Thoughts on Technical Debt
My wife and I are paying off student loans. Obviously we didn't just take on debt because we wanted to. Going into college, she wanted to be a teacher and I wanted to be a software engineer. The only practical way for either of us to get the job that we wanted was for us to get the required degrees. That meant student loans. However, we took them on with the belief that they would be an investment that would pay for themselves in time. And, in this case, they have already started. Now, as quickly as we can, we're paying the loans off. The important parts of this otherwise boring story are as follows: the only reason we took on debt was that is was unavoidable if we were to get to our goal of future jobs, and that at the first available moment we started lowering risk by paying off our debt as quickly as possible.
Boring story aside, for any kind of software project, there will be technical debt. Whether the source of the debt is pressure to finish a project, shifting requirements, or just simply a lack of past experience to draw upon, every project will incur technical debt. Unfortunately, without a billing statement coming at the start of each month, the nagging of engineers can be, and usually is, heard by non-engineers as “engineers just love to rewrite things that already work.” The problem is that there are severe consequences for carrying technical debt. Most peopleengineers are familiar with one of them: In the future, changes take increasingly longer to make, if they can be made at all. The other issue that many non-engineers don't seem to realize is that engineers are demoralized by large technical debt. When technical debt increases, so does turnover.
By nature, the kind of person who becomes an engineer likes to build things, likes to improve things, and likes to generally make the world a better place. We thrive on creation. We spend our lives looking for ways to organize chaos. In essence, that is who an engineer is at heart. And those are the exact things that technical debt slows or prevents. Continually forcing an engineer to write code that they are aware will increase technical debt violates all of the things that they have been taught, along with all of the things that they likely believe.
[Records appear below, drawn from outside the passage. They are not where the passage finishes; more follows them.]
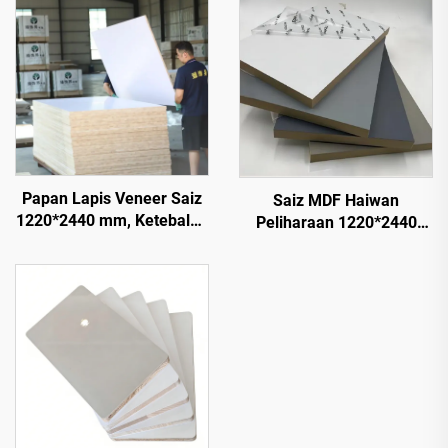
Papan Lapis Veneer Saiz
Saiz MDF Haiwan
1220*2440 mm, Ketebalan
Peliharaan 1220*2440
16 mm, Inti Kayu Semula
mm, Ketebalan 9 mm dan
Jadi dengan Permukaan
18 mm, Filem PET 0.2 mm
Veneer Melamina untuk
Berkilau Tinggi dan Matte
Hiasan Kabinet
untuk Kabinet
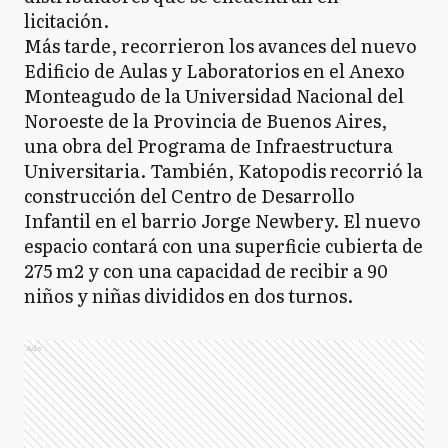
licitación.
Más tarde, recorrieron los avances del nuevo
Edificio de Aulas y Laboratorios en el Anexo
Monteagudo de la Universidad Nacional del
Noroeste de la Provincia de Buenos Aires,
una obra del Programa de Infraestructura
Universitaria. También, Katopodis recorrió la
construcción del Centro de Desarrollo
Infantil en el barrio Jorge Newbery. El nuevo
espacio contará con una superficie cubierta de
275 m2 y con una capacidad de recibir a 90
niños y niñas divididos en dos turnos.
Ads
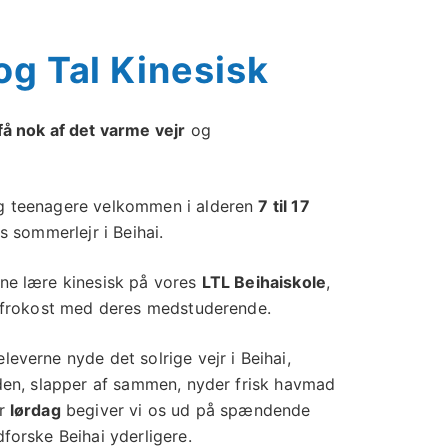
 og Tal Kinesisk
få nok af det varme vejr
og
g teenagere velkommen i alderen
7 til 17
es sommerlejr i Beihai.
rne lære kinesisk på vores
LTL Beihaiskole
,
s frokost med deres medstuderende.
everne nyde det solrige vejr i Beihai,
nden, slapper af sammen, nyder frisk havmad
er
lørdag
begiver vi os ud på spændende
dforske Beihai yderligere.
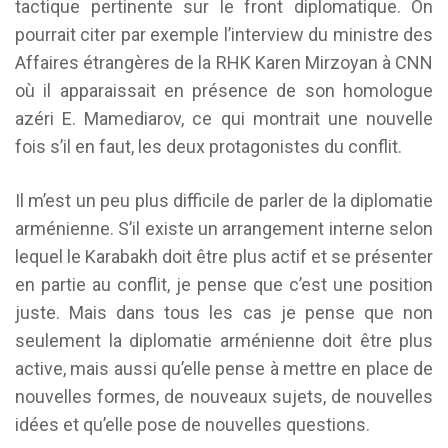
tactique pertinente sur le front diplomatique. On
pourrait citer par exemple l’interview du ministre des
Affaires étrangères de la RHK Karen Mirzoyan à CNN
où il apparaissait en présence de son homologue
azéri E. Mamediarov, ce qui montrait une nouvelle
fois s’il en faut, les deux protagonistes du conflit.
Il m’est un peu plus difficile de parler de la diplomatie
arménienne. S’il existe un arrangement interne selon
lequel le Karabakh doit être plus actif et se présenter
en partie au conflit, je pense que c’est une position
juste. Mais dans tous les cas je pense que non
seulement la diplomatie arménienne doit être plus
active, mais aussi qu’elle pense à mettre en place de
nouvelles formes, de nouveaux sujets, de nouvelles
idées et qu’elle pose de nouvelles questions.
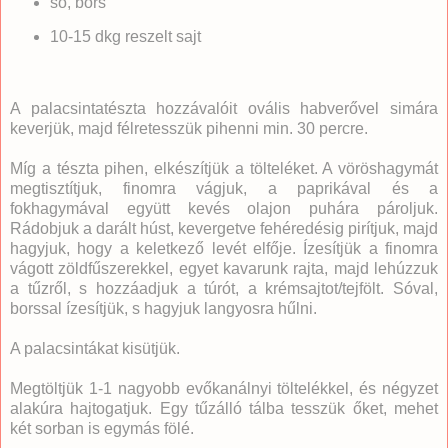
só, bors
10-15 dkg reszelt sajt
A palacsintatészta hozzávalóit ovális habverővel simára
keverjük, majd félretesszük pihenni min. 30 percre.
Míg a tészta pihen, elkészítjük a tölteléket. A vöröshagymát
megtisztítjuk, finomra vágjuk, a paprikával és a
fokhagymával együtt kevés olajon puhára pároljuk.
Rádobjuk a darált húst, kevergetve fehéredésig pirítjuk, majd
hagyjuk, hogy a keletkező levét elfője. Ízesítjük a finomra
vágott zöldfűszerekkel, egyet kavarunk rajta, majd lehúzzuk
a tűzről, s hozzáadjuk a túrót, a krémsajtot/tejfölt. Sóval,
borssal ízesítjük, s hagyjuk langyosra hűlni.
A palacsintákat kisütjük.
Megtöltjük 1-1 nagyobb evőkanálnyi töltelékkel, és négyzet
alakúra hajtogatjuk. Egy tűzálló tálba tesszük őket, mehet
két sorban is egymás fölé.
This is pretty much a guaranteed recipe for turnover. The greater the frequency and degree of technical debt, the more that an engineer will feel that they're losing to chaos.
Avoiding all technical debt isn't a practical solution: as long as developers have to write things that they haven't written before, and as long as customers keep changing their minds, technical debt will continue to accrue. The solution is to be proactive about technical debt. Because of the risk that technical debt brings, it should be eliminated as fast as possible. Each cycle should have time dedicated to paying down technical debt. The obvious question this raises is “But what if I don't have time during this cycle?” That's rarely a legimate question as much as it is a sign of completely denial, but I'll answer it none the less. Pay down more during the next cycle.
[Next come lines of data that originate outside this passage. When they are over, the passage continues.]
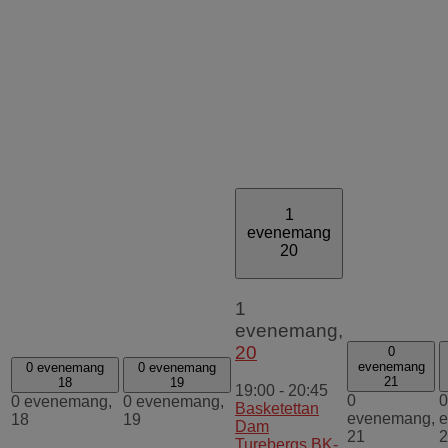
1
evenemang
20
1
evenemang,
20
0
evenemang
0 evenemang
0 evenemang
21
18
19
19:00
-
20:45
0
0
0 evenemang,
0 evenemang,
Basketettan
evenemang,
e
18
19
Dam
21
2
Turebergs BK-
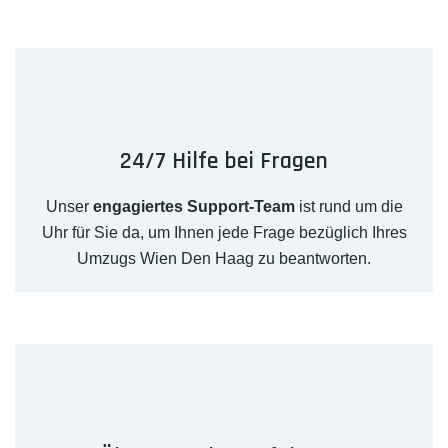
24/7 Hilfe bei Fragen
Unser
engagiertes Support-Team
ist rund um die
Uhr für Sie da, um Ihnen jede Frage bezüglich Ihres
Umzugs Wien Den Haag zu beantworten.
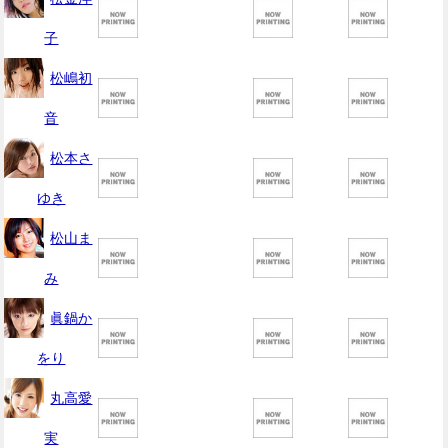
子
松嶋初
音
松本さ
ゆき
松山ま
み
眞鍋か
をり
丸高愛
実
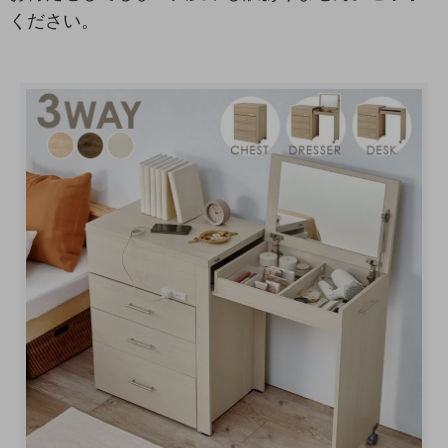
ください。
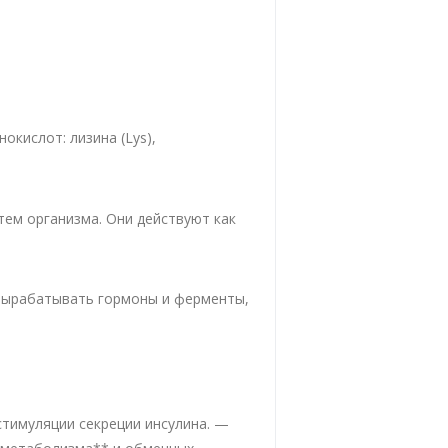
окислот: лизина (Lys),
тем организма. Они действуют как
вырабатывать гормоны и ферменты,
стимуляции секреции инсулина. —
However, a warning should be given: Following the chain of logic “I can't afford to pay down technical debt this cycle, so I'll defer” multiple times eventually leads to the thought “I can't afford to pay down debt yet, but I will eventually.” Just a reminder of something that you already know:If it isn't scheduled, it isn't anything more than wishful thinking. There will continue being customers who wants another feature. At some point this has to be prioritized behind fixing internal problems. The day where a customer will say “Hey, I think you need to spend some time working on your internal APIs. I'll pay.” isn't coming. Ever. Just one more thing think about: if most good developers are driven off by sustained and systemic technical debt, who does that leave with you to fix your problems when you finally get ready to start paying it off?